Supplied data:
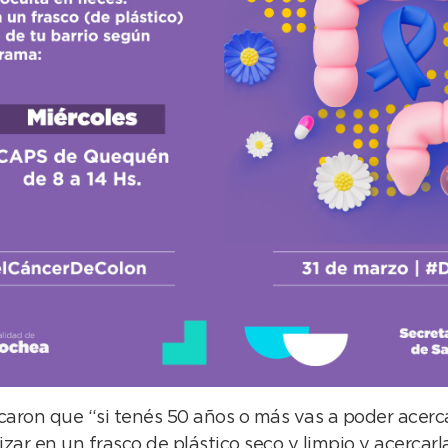
caron que “si tenés 50 años o más vas a poder acerca
zar en un frasco de plástico seco y limpio y acercarl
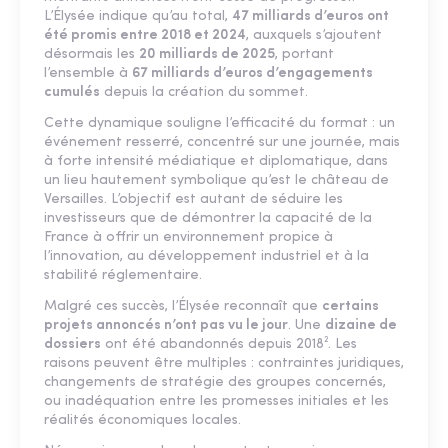
L’Élysée indique qu’au total,
47 milliards d’euros ont
été promis entre 2018 et 2024
, auxquels s’ajoutent
désormais les
20 milliards de 2025
, portant
l’ensemble à
67 milliards d’euros d’engagements
cumulés
depuis la création du sommet.
Cette dynamique souligne l’efficacité du format : un
événement resserré, concentré sur une journée, mais
à forte intensité médiatique et diplomatique, dans
un lieu hautement symbolique qu’est le château de
Versailles. L’objectif est autant de séduire les
investisseurs que de démontrer la capacité de la
France à offrir un environnement propice à
l’innovation, au développement industriel et à la
stabilité réglementaire.
Malgré ces succès, l’Élysée reconnaît que
certains
projets annoncés n’ont pas vu le jour
. Une
dizaine de
dossiers
ont été abandonnés depuis 2018². Les
raisons peuvent être multiples : contraintes juridiques,
changements de stratégie des groupes concernés,
ou inadéquation entre les promesses initiales et les
réalités économiques locales.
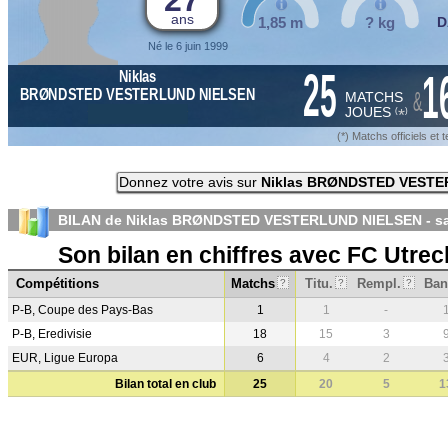
27
ans
1,85 m
? kg
D
Né le 6 juin 1999
25
1
Niklas
&
BRØNDSTED VESTERLUND NIELSEN
MATCHS
JOUES
*
(
)
(*) Matchs officiels e
Donnez votre avis sur
Niklas BRØNDSTED VESTE
BILAN de Niklas BRØNDSTED VESTERLUND NIELSEN - s
Son bilan en chiffres avec FC Utrec
Compétitions
Matchs
Titu.
Rempl.
Ban
?
?
?
P-B, Coupe des Pays-Bas
1
1
-
P-B, Eredivisie
18
15
3
EUR, Ligue Europa
6
4
2
Bilan total en club
25
20
5
1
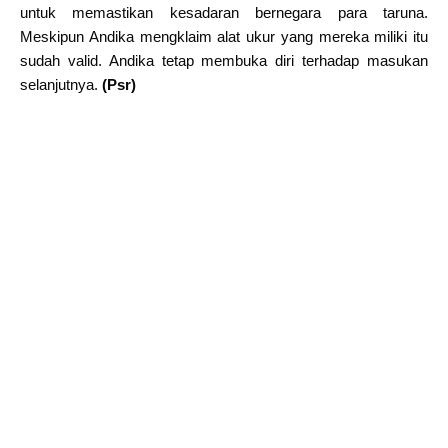
untuk memastikan kesadaran bernegara para taruna.
Meskipun Andika mengklaim alat ukur yang mereka miliki itu
sudah valid. Andika tetap membuka diri terhadap masukan
selanjutnya.
(Psr)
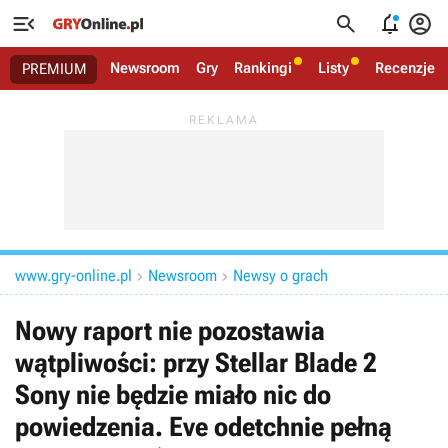




Newsroom
Gry
Rankingi
Listy
Recenzje
PREMIUM
www.gry-online.pl
Newsroom
Newsy o grach


Nowy raport nie pozostawia
wątpliwości: przy Stellar Blade 2
Sony nie będzie miało nic do
powiedzenia. Eve odetchnie pełną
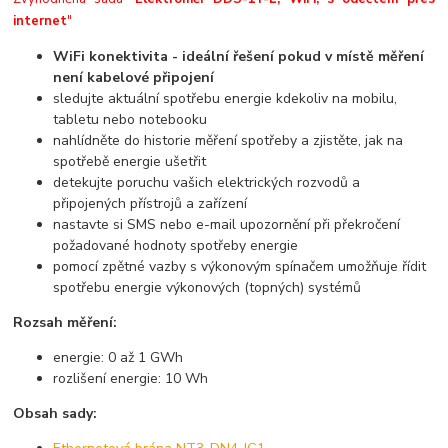
internet
"
WiFi konektivita - ideální řešení pokud v místě měření
není kabelové připojení
sledujte aktuální spotřebu energie kdekoliv na mobilu,
tabletu nebo notebooku
nahlídněte do historie měření spotřeby a zjistěte, jak na
spotřebě energie ušetřit
detekujte poruchu vašich elektrických rozvodů a
připojených přístrojů a zařízení
nastavte si SMS nebo e-mail upozornění při překročení
požadované hodnoty spotřeby energie
pomocí zpětné vazby s výkonovým spínačem umožňuje řídit
spotřebu energie výkonových (topných) systémů
Rozsah měření
:
energie: 0 až 1 GWh
rozlišení energie: 10 Wh
Obsah sady:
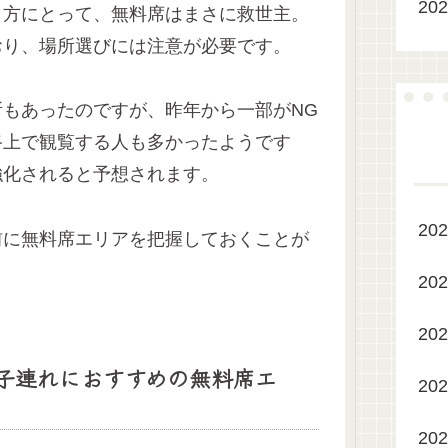
20
う方にとって、無料席はまさに救世主。
おり、場所選びには注意が必要です。
もあったのですが、昨年から一部がNG
路上で観覧する人も多かったようです
強化されると予想されます。
20
前に無料席エリアを把握しておくことが
20
20
！子連れにおすすめの無料席エ
20
20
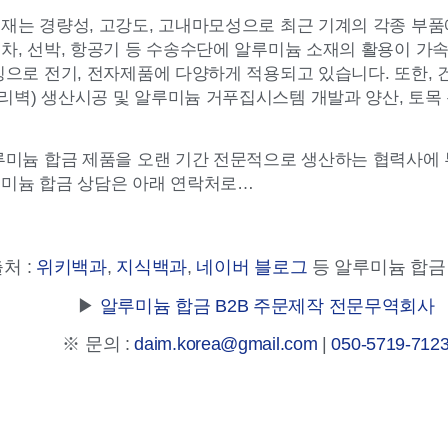
재는 경량성, 고강도, 고내마모성으로 최근 기계의 각종 부품
차, 선박, 항공기 등 수송수단에 알루미늄 소재의 활용이 가속
징으로 전기, 전자제품에 다양하게 적용되고 있습니다. 또한, 건
리벽) 생산시공 및 알루미늄 거푸집시스템 개발과 양산, 토
루미늄 합금 제품을 오랜 기간 전문적으로 생산하는 협력사에
루미늄 합금 상담은 아래 연락처로…
출처 :
위키백과
,
지식백과
,
네이버 블로그
등 알루미늄 합금
▶
알루미늄 합금 B2B 주문제작 전문무역회사
※ 문의 :
daim.korea@gmail.com
|
050-5719-712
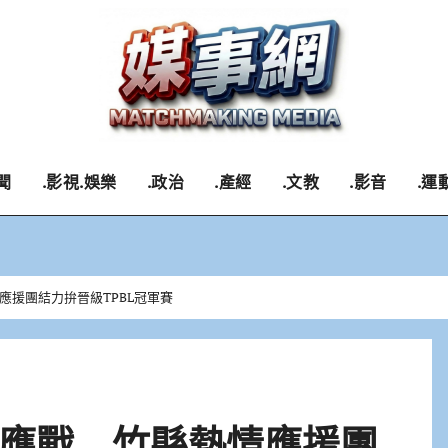
聞
.影視.娛樂
.政治
.產經
.文教
.影音
.運
應援團結力拚晉級TPBL冠軍賽
應戰 竹縣熱情應援團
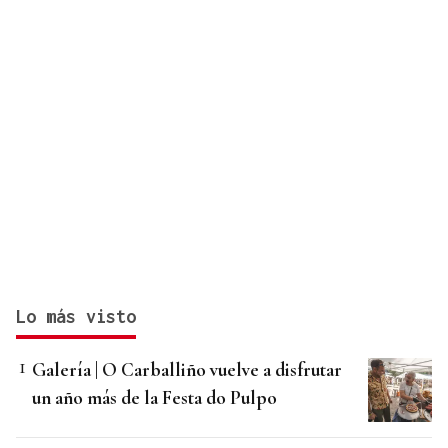
Lo más visto
Galería | O Carballiño vuelve a disfrutar
un año más de la Festa do Pulpo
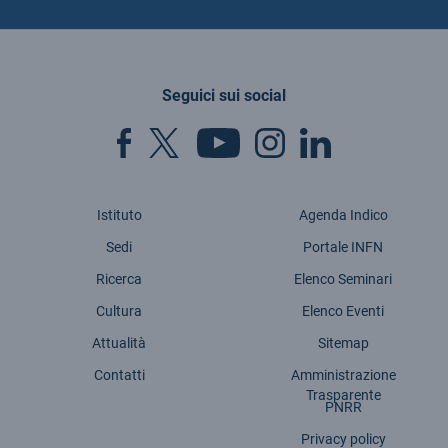
Seguici sui social
Istituto
Agenda Indico
Sedi
Portale INFN
Ricerca
Elenco Seminari
Cultura
Elenco Eventi
Attualità
Sitemap
Contatti
Amministrazione
Trasparente
PNRR
Privacy policy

What is expected: Please print the lines from the one holding "un año más de la Festa do Pulpo" through the end of the records above, unchanged and with the pictures left out.

Exercise answer:
un año más de la Festa do Pulpo
Seguici sui social
Istituto
Agenda Indico
Sedi
Portale INFN
Ricerca
Elenco Seminari
Cultura
Elenco Eventi
Attualità
Sitemap
Contatti
Amministrazione
Trasparente
PNRR
Privacy policy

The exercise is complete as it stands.